SQL Techniques - Third Normal Form (3NF)
Relational databases are built on the concept of entities and their relationships to each other. From time to time the relationship between tables is a Table1 < N – N> Table2 or table 1 data relates to table2 data in a non unique form. In this case a bridging table is a good solution to create the appropriate dependency relationship. This is known as Third Normal Form (3NF). The following is an example situation along with the structures and queries to find the correct corresponding data.
Problem
- You have a
Documents
table that contains some text - You have a
Keywords
table that contains the indexed and relevant words that may be within the text of a document
Say you have a Documents
that contains the sentence. Monday was not my best day.

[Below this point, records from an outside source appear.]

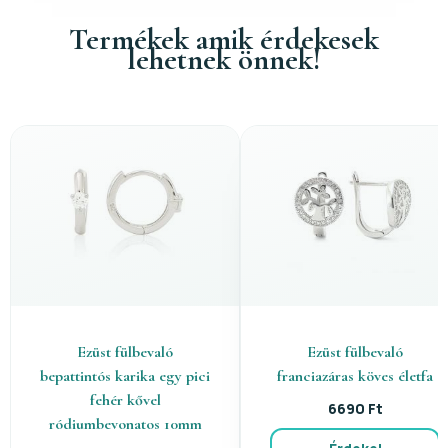
Termékek amik érdekesek
lehetnek önnek!
Ezüst fülbevaló
Ezüst fülbevaló
bepattintós karika egy pici
franciazáras köves életfa
fehér kővel
6690 Ft
ródiumbevonatos 10mm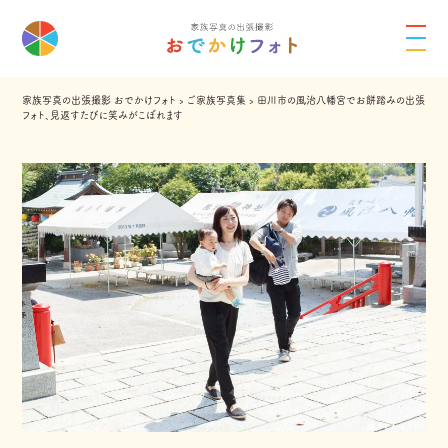
家族写真の出張撮影 おでかけフォト
›
ご家族写真集
›
田川市の風治八幡宮でお餅踏みの出張
フォト、見返すたびに笑みがこぼれます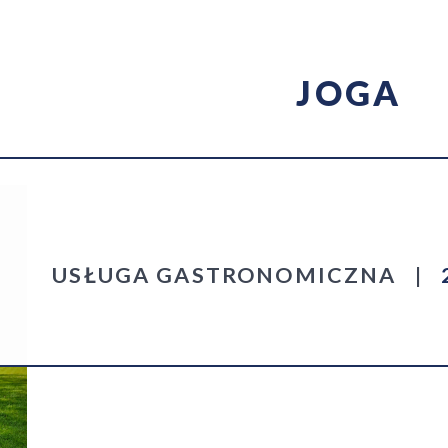
JOGA
USŁUGA GASTRONOMICZNA
|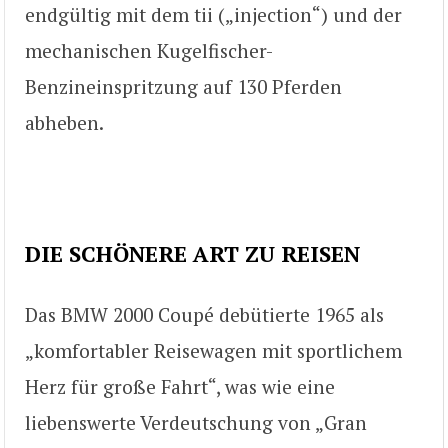
endgültig mit dem tii („injection“) und der
mechanischen Kugelfischer-
Benzineinspritzung auf 130 Pferden
abheben.
DIE SCHÖNERE ART ZU REISEN
Das BMW 2000 Coupé debütierte 1965 als
„komfortabler Reisewagen mit sportlichem
Herz für große Fahrt“, was wie eine
liebenswerte Verdeutschung von „Gran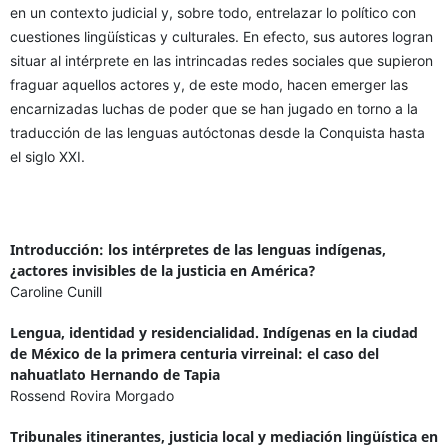
en un contexto judicial y, sobre todo, entrelazar lo político con
cuestiones lingüísticas y culturales. En efecto, sus autores logran
situar al intérprete en las intrincadas redes sociales que supieron
fraguar aquellos actores y, de este modo, hacen emerger las
encarnizadas luchas de poder que se han jugado en torno a la
traducción de las lenguas autóctonas desde la Conquista hasta
el siglo XXI.
Introducción: los intérpretes de las lenguas indígenas,
¿actores invisibles de la justicia en América?
Caroline Cunill
Lengua, identidad y residencialidad. Indígenas en la ciudad
de México de la primera centuria virreinal: el caso del
nahuatlato Hernando de Tapia
Rossend Rovira Morgado
Tribunales itinerantes, justicia local y mediación lingüística en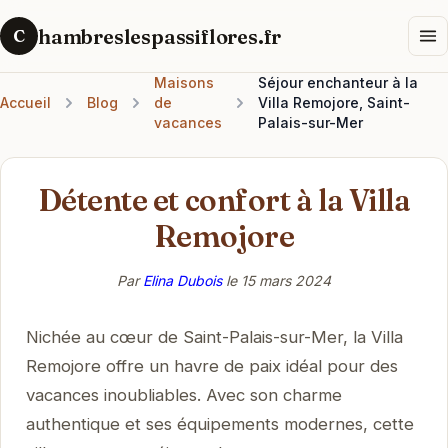
hambreslespassiflores.fr
C
Maisons
Séjour enchanteur à la
Accueil
Blog
de
Villa Remojore, Saint-
vacances
Palais-sur-Mer
Détente et confort à la Villa
Remojore
Par
Elina Dubois
le
15 mars 2024
Nichée au cœur de Saint-Palais-sur-Mer, la Villa
Remojore offre un havre de paix idéal pour des
vacances inoubliables. Avec son charme
authentique et ses équipements modernes, cette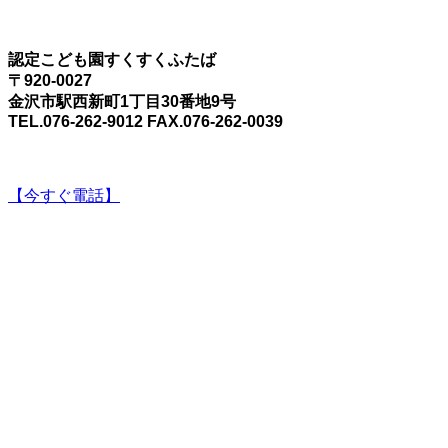
認定こども園すくすくふたば
〒920-0027
金沢市駅西新町1丁目30番地9号
TEL.076-262-9012 FAX.076-262-0039
【今すぐ電話】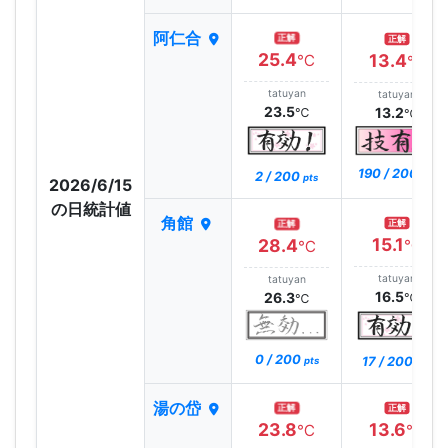
阿仁合
正解
正解
25.4
13.4
℃
℃
tatuyan
tatuyan
23.5
13.2
℃
℃
190 / 200
2 / 200
pts
pts
2026/6/15
の日統計値
角館
正解
正解
15.1
28.4
℃
℃
tatuyan
tatuyan
16.5
26.3
℃
℃
0 / 200
17 / 200
pts
pts
湯の岱
正解
正解
23.8
13.6
℃
℃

Now you also have Keywords
that are for the days of the week, therefore Monday
is a record within that table.
How to efficiently process the documents for keyword lookup within the Documents
table. In this case we are introducing a new table DocumentKeywords
this is the bridging table between the two entities and records are added or deleted from this table when either the Documents, Keywords
tables are updated.
Here is a diagram of the current database layout
Diagram
Setup (Sqlite)
drop table if exists DocumentKeywords;
drop table if exists Keywords;
drop table if exists Documents;
create table Documents (
id INTEGER primary key autoincrement,
doc_date timestamp
);
create table Keywords (
id INTEGER primary key autoincrement,
keyword text
);
create table DocumentKeywords (
doc_id INTEGER,
keyword_id INTEGER,
FOREIGN KEY("doc_id") REFERENCES "Documents"("id") ON DELETE CASCADE,
FOREIGN KEY("keyword_id") REFERENCES "Keywords"("id") ON DELETE CASCADE
);
insert into Documents (doc_date)
values ('2020-01-01'),
('2020-01-02'),
('2020-01-03');
insert into Keywords (keyword)
values ('Blue'),
('Yellow'),
('Red'),
('Orange');
Filling in some relationships only for illustrative purposes
insert into DocumentKeywords(doc_id, keyword_id)
values (2, 1),
(2, 2),
(4, 4),
(3, 1);
From the above you see we have 2 documents that share unique keywords. Document 2, 3
both have Yellow
and we have 1 document that contains multiple keywords Document 2
contains Yellow, Blue
Query
How do we identify all documents that contain both keywords Yellow, Blue
?
First get all the keyword ids that are within documents for the above keywords
SELECT id
FROM Keywords
where keyword IN ('Blue', 'Yellow')
Now we need to make sure these are joined to match all document keywords
select dk.doc_id
from DocumentKeywords dk
inner join
(
SELECT id
FROM Keywords
where keyword IN ('Blue', 'Yellow')
) k
on dk.keyword_id = k.id
Ok that works, but the problem is that it returns all matches not the ones in both
doc_id |
---|
2 |
2 |
3 |
In the above since there are two keywords then we only want the matching document ids that are matched at least 2 times. Therefore do a group by with a having count(*) > 1.
select dk.doc_id
from DocumentKeywords dk
inner join
(
SELECT id
FROM Keywords
where keyword IN ('Blue', 'Yellow')
) k
on dk.keyword_id = k.id
group by dk.doc_id
having count(*) > 1;
doc_id |
---|
2 |
Ok we have the correct result now make it slick with a Common Table Expression (CTE)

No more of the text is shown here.